Leaving a government job for the private sector used to mean an end to pressure, accountability and visibility. But not for former Animal and Plant Health Inspection Service (APHIS) administrator, Dr. W. Ron DeHaven, the Department of Agriculture’s top veterinarian.
As head of the $1.9 billion, 8,300-employee agency responsible for administering the Animal Welfare Act, Dr. DeHaven’s three year tenure was rocked with charges of cruelty to downer cattle, inhumane transport of livestock and refusal to extend humane slaughter to birds and rabbits. Its “wildlife damage management activities”–poisoning of millions of blackbirds, starlings, foxes and coyotes–were said to be nothing more than free government service to private ranchers and farmers.
And as the new executive vice president of the 75,000 member American Veterinary Medical Association (AVMA), Dr. DeHaven joins an organization that already supports animal research, confinement farming and pregnant mare urine collection and just refused to oppose foie gras for the fourth year in a row. He should fit in just fine.
Of course it isn’t easy for the world’s largest veterinary organization to take a stand against animal abuse because of the “what’s next” problem and where to draw the line.
A resolution against foie gras might appear like a no brainer but it would just lead to resolutions against veal calves and other “production agriculture” warned the AVMA New York delegate Dr. Walter K. McCarthy during 2005 deliberations. And end up cost the ag industry real money.
“We cannot condemn an accepted agricultural practice on…emotion,” said Dr. McCarthy adding that foie gras birds’ “mortality is much less than at most agricultural facilities.” Whew!
Vermont delegate Dr. Robert P. Gordon seconded the sentiment. “It is more distressing to take a rectal temperature in a cat,” than produce foie gras he said cautioning the House of Delegates against “anthropomorphism.”
And aside from the slippery slope–will vets be accused next of eating their patients?–there’s the difficulty of measuring stress and well-being.
Sure force feeding looks cruel. Blood flow and hepatocyte function in the liver are impaired enough to “cause death” and birds “fast for a period of 3 days or longer” if force feeding is stopped “indicating that ducks have been fed beyond the point of satiety” according to the AVMA’s own fact sheets. But maybe we are anthropomorphizing.
“The people who have actually seen these facilities are the ones you should listen to,” says Dr. McCarthy.
The same goes for sow crates.
Sure the sow can’t turn around or lie down without her udder protruding from the stall, her head touching the feeder or her hindquarters touching the back of the stall; sure the liquid manure system precludes straw though it would have dietary, thermoregulatory and recreational value” to the sow–the caretakers are the “experts” not us Dr. John Deen, an associate professor of swine production systems at the University of Minnesota told an AVMA Animal Welfare Forum. We’re just doctors!
Of course “experts” also let 20,000 Smithfield pigs drown in their pens during Hurricane Floyd,160,000 laying hens burn to death at Green Valley Poultry Farm in Abingdon, VA and put 15,000 spent hens live into a wood chipper at Ward Egg Ranch in San Diego County, CA but let’s not go there.

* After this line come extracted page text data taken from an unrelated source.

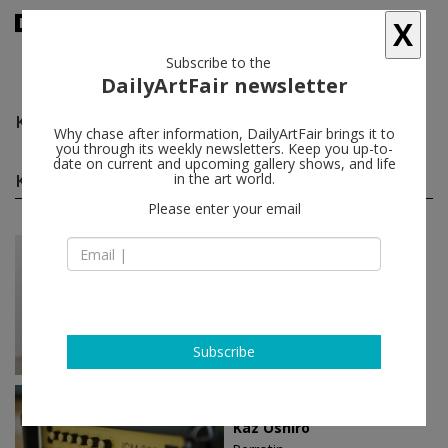
X
Subscribe to the
DailyArtFair newsletter
Kaz Oshiro
follow
Why chase after information, DailyArtFair brings it to
you through its weekly newsletters. Keep you up-to-
date on current and upcoming gallery shows, and life
Kaz Oshiro solo shows
in the art world.
(2)
follow
Please enter your email
Apr 04 - May 16, 2015
Paris - France
Kaz Oshiro
galerie frank elbaz
Subscribe
Nov 20 - Dec 21, 2013
Hong Kong - China
Kaz Oshiro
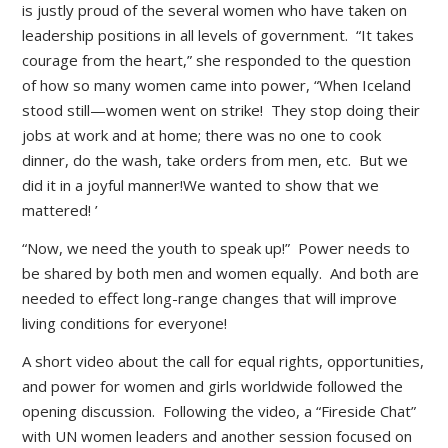
is justly proud of the several women who have taken on
leadership positions in all levels of government. “It takes
courage from the heart,” she responded to the question
of how so many women came into power, “When Iceland
stood still—women went on strike! They stop doing their
jobs at work and at home; there was no one to cook
dinner, do the wash, take orders from men, etc. But we
did it in a joyful manner!We wanted to show that we
mattered! ’
“Now, we need the youth to speak up!” Power needs to
be shared by both men and women equally. And both are
needed to effect long-range changes that will improve
living conditions for everyone!
A short video about the call for equal rights, opportunities,
and power for women and girls worldwide followed the
opening discussion. Following the video, a “Fireside Chat”
with UN women leaders and another session focused on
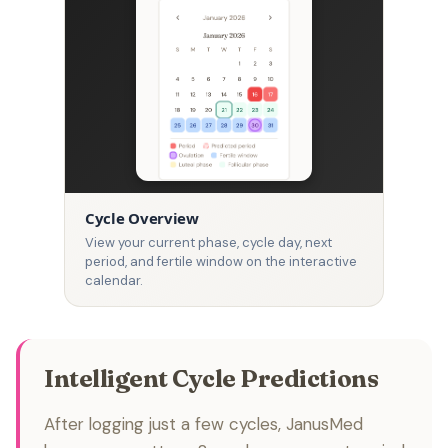
Cycle Overview
View your current phase, cycle day, next
period, and fertile window on the interactive
calendar.
Intelligent Cycle Predictions
After logging just a few cycles, JanusMed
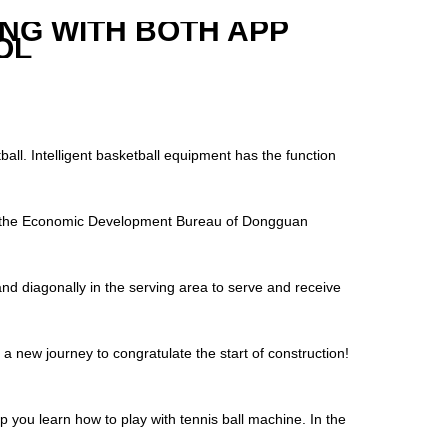
ING WITH BOTH APP
OL
ball. Intelligent basketball equipment has the function
of the Economic Development Bureau of Dongguan
tand diagonally in the serving area to serve and receive
 new journey to congratulate the start of construction!
 you learn how to play with tennis ball machine. In the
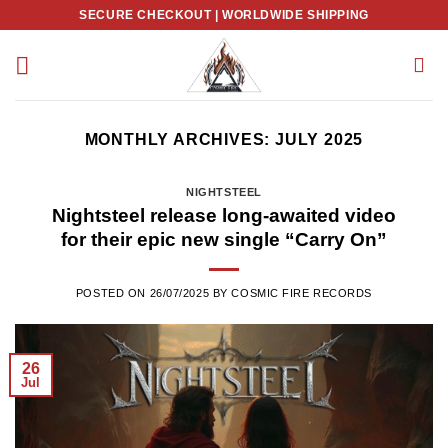
Skip
SECURE CHECKOUT | WORLDWIDE SHIPPING
to
content
MONTHLY ARCHIVES:
JULY 2025
NIGHTSTEEL
Nightsteel release long-awaited video
for their epic new single “Carry On”
POSTED ON
26/07/2025
BY
COSMIC FIRE RECORDS
26
Jul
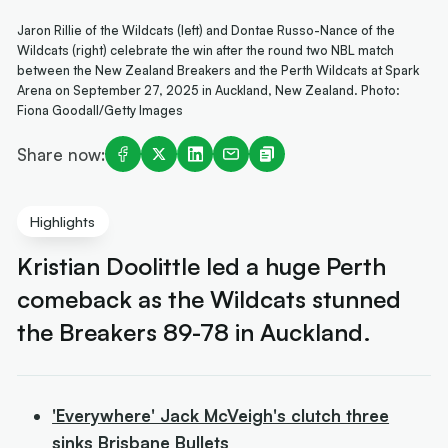
Jaron Rillie of the Wildcats (left) and Dontae Russo-Nance of the
Wildcats (right) celebrate the win after the round two NBL match
between the New Zealand Breakers and the Perth Wildcats at Spark
Arena on September 27, 2025 in Auckland, New Zealand. Photo:
Fiona Goodall/Getty Images
Share now:
Highlights
Kristian Doolittle led a huge Perth
comeback as the Wildcats stunned
the Breakers 89-78 in Auckland.
'Everywhere' Jack McVeigh's clutch three
sinks Brisbane Bullets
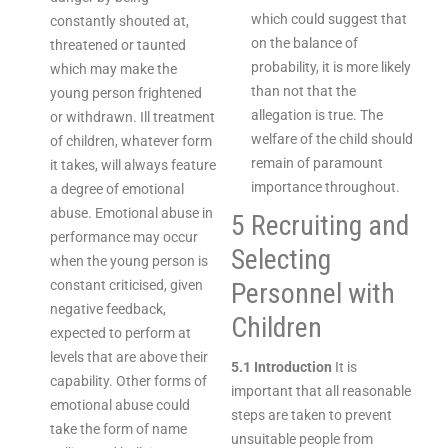
which could suggest that
constantly shouted at,
on the balance of
threatened or taunted
probability, it is more likely
which may make the
than not that the
young person frightened
allegation is true. The
or withdrawn. Ill treatment
welfare of the child should
of children, whatever form
remain of paramount
it takes, will always feature
importance throughout.
a degree of emotional
abuse. Emotional abuse in
5 Recruiting and
performance may occur
Selecting
when the young person is
constant criticised, given
Personnel with
negative feedback,
Children
expected to perform at
levels that are above their
5.1 Introduction
It is
capability. Other forms of
important that all reasonable
emotional abuse could
steps are taken to prevent
take the form of name
unsuitable people from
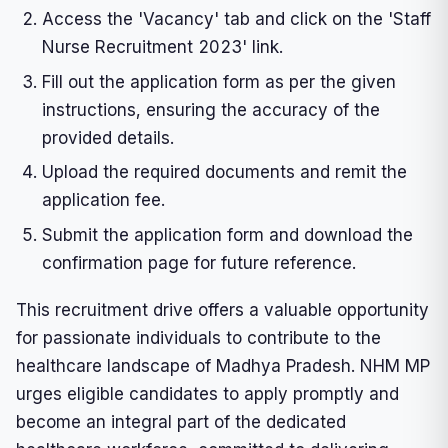
Access the 'Vacancy' tab and click on the 'Staff
Nurse Recruitment 2023' link.
Fill out the application form as per the given
instructions, ensuring the accuracy of the
provided details.
Upload the required documents and remit the
application fee.
Submit the application form and download the
confirmation page for future reference.
This recruitment drive offers a valuable opportunity
for passionate individuals to contribute to the
healthcare landscape of Madhya Pradesh. NHM MP
urges eligible candidates to apply promptly and
become an integral part of the dedicated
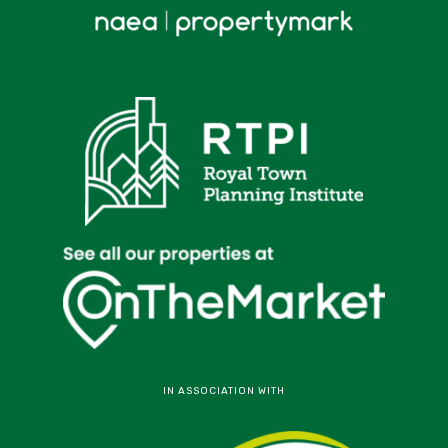
IN ASSOCIATION WITH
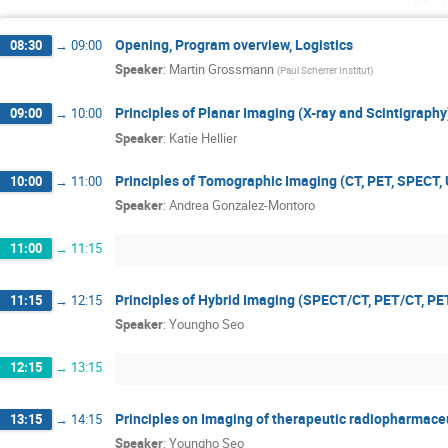
Opening, Program overview, Logistics
08:30
→
09:00
Speaker
:
Martin Grossmann
(
Paul Scherrer Institut
)
Principles of Planar Imaging (X-ray and Scintigraphy
09:00
→
10:00
Speaker
:
Katie Hellier
Principles of Tomographic Imaging (CT, PET, SPECT, 
10:00
→
11:00
Speaker
:
Andrea Gonzalez-Montoro
11:00
→
11:15
Principles of Hybrid Imaging (SPECT/CT, PET/CT, P
11:15
→
12:15
Speaker
:
Youngho Seo
12:15
→
13:15
Principles on Imaging of therapeutic radiopharmace
13:15
→
14:15
Speaker
:
Youngho Seo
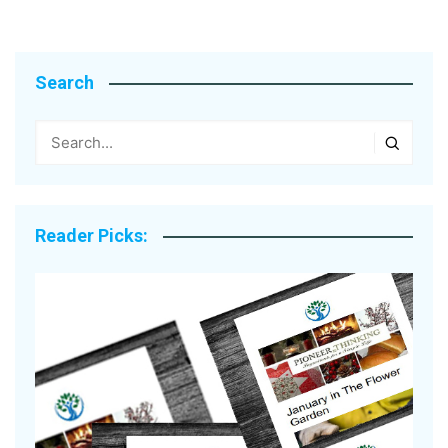
Search
Reader Picks:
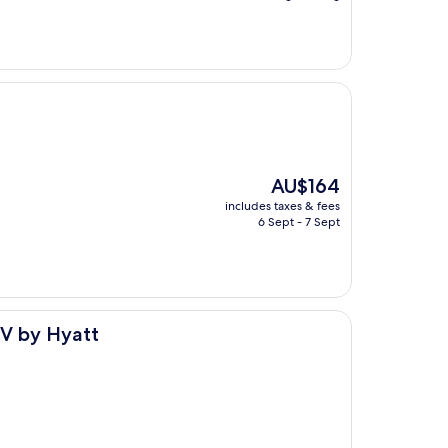
AU$163
The
AU$164
price
includes taxes & fees
is
6 Sept - 7 Sept
AU$164
dV by Hyatt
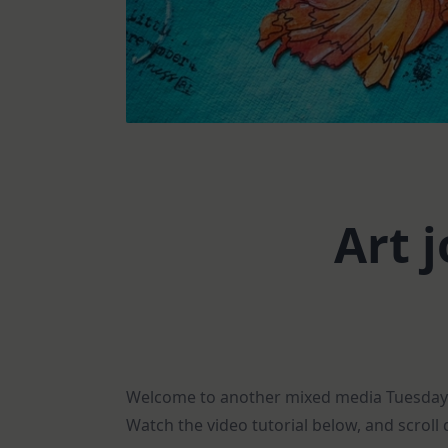
Art 
Welcome to another mixed media Tuesday! T
Watch the video tutorial below, and scroll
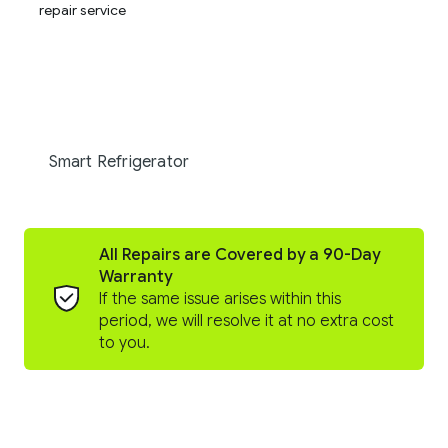
Smart Refrigerator
All Repairs are Covered by a 90-Day
Warranty
If the same issue arises within this
period, we will resolve it at no extra cost
to you.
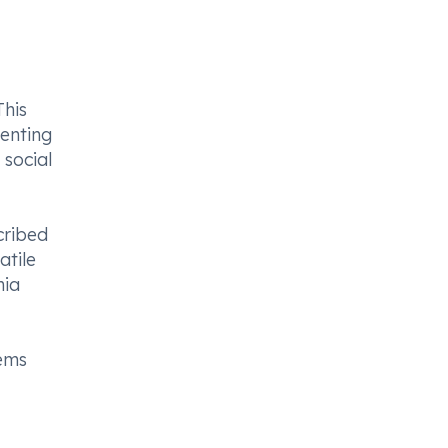
This
enting
 social
cribed
atile
nia
lems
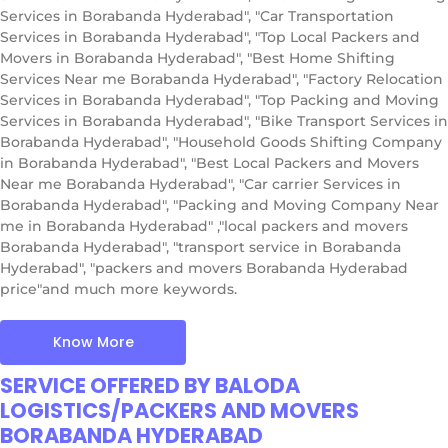
Services in Borabanda Hyderabad", "Car Transportation
Services in Borabanda Hyderabad", "Top Local Packers and
Movers in Borabanda Hyderabad", "Best Home Shifting
Services Near me Borabanda Hyderabad", "Factory Relocation
Services in Borabanda Hyderabad", "Top Packing and Moving
Services in Borabanda Hyderabad", "Bike Transport Services in
Borabanda Hyderabad", "Household Goods Shifting Company
in Borabanda Hyderabad", "Best Local Packers and Movers
Near me Borabanda Hyderabad", "Car carrier Services in
Borabanda Hyderabad", "Packing and Moving Company Near
me in Borabanda Hyderabad" ,"local packers and movers
Borabanda Hyderabad", "transport service in Borabanda
Hyderabad", "packers and movers Borabanda Hyderabad
price"and much more keywords.
Know More
SERVICE OFFERED BY BALODA
LOGISTICS/PACKERS AND MOVERS
BORABANDA HYDERABAD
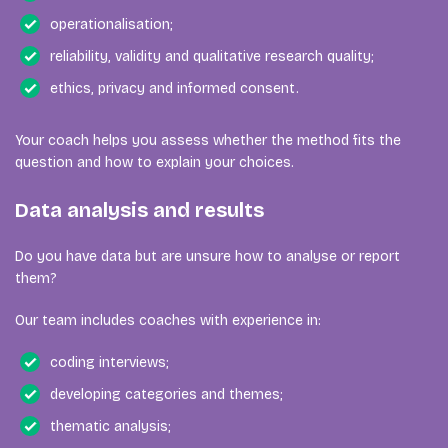
operationalisation;
reliability, validity and qualitative research quality;
ethics, privacy and informed consent.
Your coach helps you assess whether the method fits the
question and how to explain your choices.
Data analysis and results
Do you have data but are unsure how to analyse or report
them?
Our team includes coaches with experience in:
coding interviews;
developing categories and themes;
thematic analysis;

Finally there’s the PR of it. The AVMA doesn’t want to look pushed around and wishy washy.
“It’s time to take a proactive, definitive stand,” said Dr. Ned S. Schankman, a delegate from Connecticut, at AVMA hearings in July, and stop reacting to the demands of animal advocates. Dr. Schankman actually introduced a pro foie gras resolution–calling it “an acceptable agriculture practice” which the AVMA approves–that did not pass.
The AVMA has plenty of its own guidelines members say without capitulating to others, like its veal welfare position that addresses ventilation, temperature and humidity control while ignoring the fact that animals cannot turn around in their crates.
Still, some AVMA members are willing to break ranks and speak out.
“I have a problem, as a veterinarian, endorsing any practice that creates disease in an animal,” said Vermont delegate Dr. Thomas L. Munschauer about the proposed foie gras resolution in July.
Producing animal disease might be acceptable for research but to create it for a food delicacy “is not a good use of these animals,” Dr. Munschauer said.
Something to do with the vet’s oath about “relief of animal suffering”?